■ **Exercise prompt**: Omit the pictures. Print each entry below exactly.

----- Data provided -----

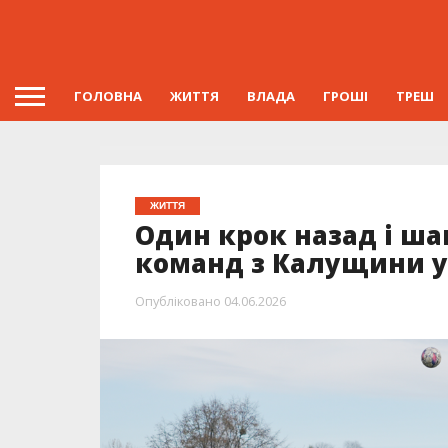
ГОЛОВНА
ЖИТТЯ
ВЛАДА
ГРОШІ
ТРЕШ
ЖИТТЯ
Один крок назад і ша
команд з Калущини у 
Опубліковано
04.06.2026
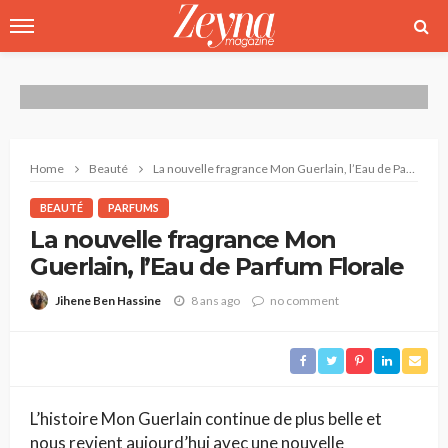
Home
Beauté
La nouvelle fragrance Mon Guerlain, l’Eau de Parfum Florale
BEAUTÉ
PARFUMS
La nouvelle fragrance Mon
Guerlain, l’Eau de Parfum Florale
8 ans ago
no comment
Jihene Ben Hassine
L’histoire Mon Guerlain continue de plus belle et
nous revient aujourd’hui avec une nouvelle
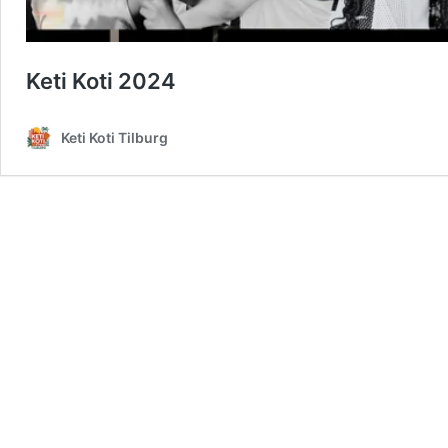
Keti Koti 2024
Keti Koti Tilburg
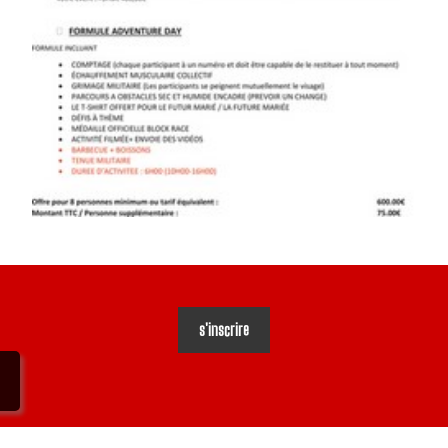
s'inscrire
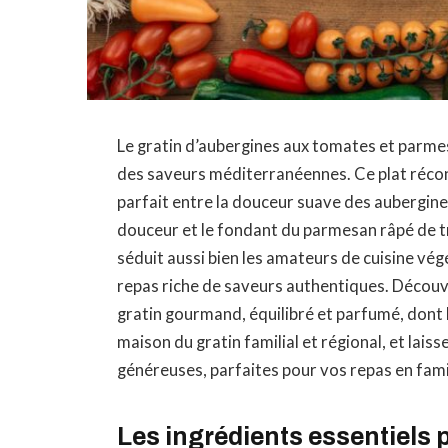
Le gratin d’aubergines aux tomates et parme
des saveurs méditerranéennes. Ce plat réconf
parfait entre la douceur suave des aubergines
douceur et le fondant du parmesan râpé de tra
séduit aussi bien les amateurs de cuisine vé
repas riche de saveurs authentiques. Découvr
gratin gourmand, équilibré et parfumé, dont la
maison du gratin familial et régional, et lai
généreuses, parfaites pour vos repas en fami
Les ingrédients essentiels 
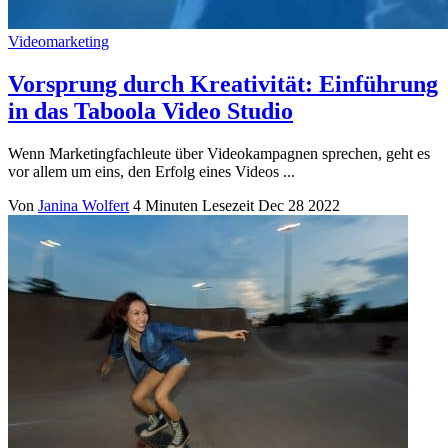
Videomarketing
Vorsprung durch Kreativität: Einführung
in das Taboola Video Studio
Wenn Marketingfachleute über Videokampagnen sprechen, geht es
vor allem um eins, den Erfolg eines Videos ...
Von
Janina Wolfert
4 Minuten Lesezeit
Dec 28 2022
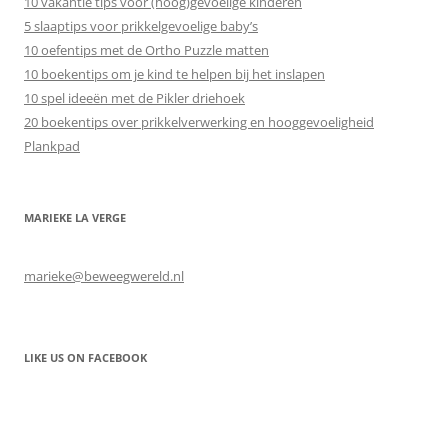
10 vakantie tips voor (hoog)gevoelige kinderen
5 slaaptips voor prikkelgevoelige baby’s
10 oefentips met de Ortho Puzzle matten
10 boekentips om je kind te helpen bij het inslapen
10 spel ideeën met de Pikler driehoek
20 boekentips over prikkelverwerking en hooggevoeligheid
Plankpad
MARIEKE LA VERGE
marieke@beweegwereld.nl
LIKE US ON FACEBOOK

-----

■ **Your solution**:
ГОЛОВНА
ЖИТТЯ
ВЛАДА
ГРОШІ
ТРЕШ
ЖИТТЯ
Один крок назад і ша
команд з Калущини у 
Опубліковано
04.06.2026
Home
Beauté
La nouvelle fragrance Mon Guerlain, l’Eau de Parfum Florale
BEAUTÉ
PARFUMS
La nouvelle fragrance Mon
Guerlain, l’Eau de Parfum Florale
8 ans ago
no comment
Jihene Ben Hassine
L’histoire Mon Guerlain continue de plus belle et
nous revient aujourd’hui avec une nouvelle
Keti Koti 2024
Keti Koti Tilburg
s'inscrire
Le gratin d’aubergines aux tomates et parme
des saveurs méditerranéennes. Ce plat réconf
parfait entre la douceur suave des aubergines
douceur et le fondant du parmesan râpé de tra
séduit aussi bien les amateurs de cuisine vé
repas riche de saveurs authentiques. Découvr
gratin gourmand, équilibré et parfumé, dont la
maison du gratin familial et régional, et lai
généreuses, parfaites pour vos repas en fami
Les ingrédients essentiels 
Videomarketing
Vorsprung durch Kreativität: Einführung
in das Taboola Video Studio
Wenn Marketingfachleute über Videokampagnen sprechen, geht es
vor allem um eins, den Erfolg eines Videos ...
Von
Janina Wolfert
4 Minuten Lesezeit
Dec 28 2022
10 vakantie tips voor (hoog)gevoelige kinderen
5 slaaptips voor prikkelgevoelige baby’s
10 oefentips met de Ortho Puzzle matten
10 boekentips om je kind te helpen bij het inslapen
10 spel ideeën met de Pikler driehoek
20 boekentips over prikkelverwerking en hooggevoeligheid
Plankpad
MARIEKE LA VERGE
marieke@beweegwereld.nl
LIKE US ON FACEBOOK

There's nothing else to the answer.